Imagine waking up to find yourself completely paralyzed, aware of your surroundings but unable to even open your eyes. It's a real, often terrifying condition called sleep paralysis.
What started as normal night's sleep ended with a waking nightmare for David Sepulveda.
"I felt a hand on me," Sepulveda said. "I tried to get up and see what it was but I couldn't move. It was like, like I was paralyzed. "
Sepulveda experienced sleep paralysis, an episode in which a person is consciously awake but can't move. Often, as in Sepulveda's case, it includes what many describe as a paranormal experience.

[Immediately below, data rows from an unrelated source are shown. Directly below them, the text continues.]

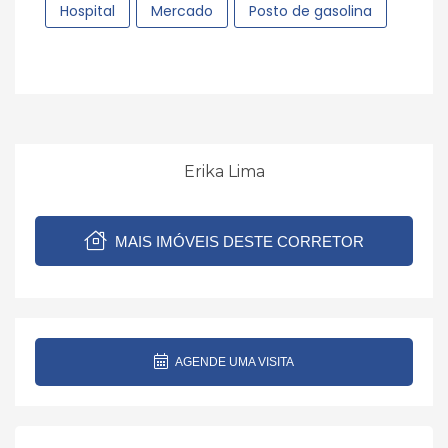
Hospital
Mercado
Posto de gasolina
Erika Lima
MAIS IMÓVEIS DESTE CORRETOR
AGENDE UMA VISITA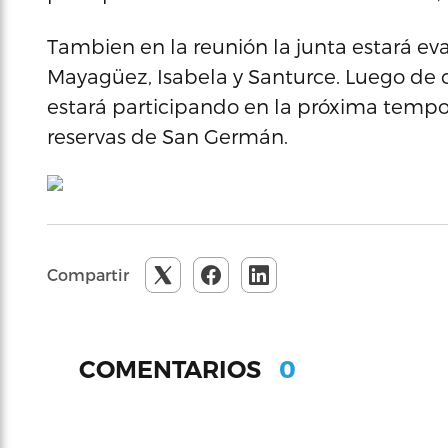
Tambien en la reunión la junta estará eva
Mayagüez, Isabela y Santurce. Luego de 
estará participando en la próxima tempor
reservas de San Germán.
Compartir
0
COMENTARIOS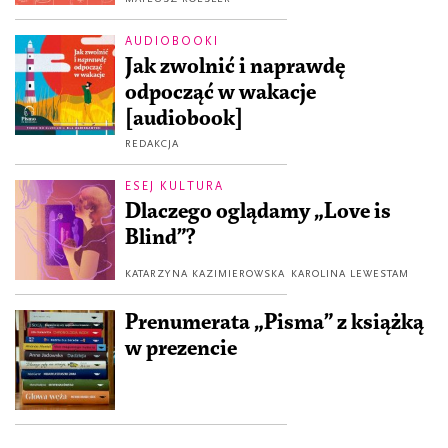
AUDIOBOOKI
Jak zwolnić i naprawdę
odpocząć w wakacje
[audiobook]
REDAKCJA
ESEJ KULTURA
Dlaczego oglądamy „Love is
Blind”?
KATARZYNA KAZIMIEROWSKA
KAROLINA LEWESTAM
Prenumerata „Pisma” z książką
w prezencie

"It felt like if someone was in the room and I was very cold," Sepulveda said. "That' the other thing, there was a very cold feeling."
There are supernatural theories for sleep paralysis that date back hundreds of years.
"Some cultures believe it's demonic," said Johnny Castillo, with Supernatural Research Society. "They call it incubuses -- succubuses."
Other theories include everything from ghostly visits to alien abductions. But there's also a scientific explanation.
"What causes it is rapid eye movement sleep, or an abnormal part of the sleep, which is when REM gets into your waking up or falling asleep," said Dr. Angela Valez, a University of Texas Medicine sleep specialist.
In other words, the part of brain that paralyzes us to keep us from acting out dreams fails to switch into waking mode. Episodes can last a minute or two .Often it's a symptom of a sleep disorder called narcolepsy, in which hallucinations are common.
"I haven't had that happen anymore, but who knows? It might happen again," Sepulveda said.
Doctors say isolated episodes can happen to just about anyone due to stress or a lack of sleep.
Sleep paralysis is often also associated with panic attacks and other anxiety disorders. If you have frequent episodes, you should see a doctor to help treat the condition.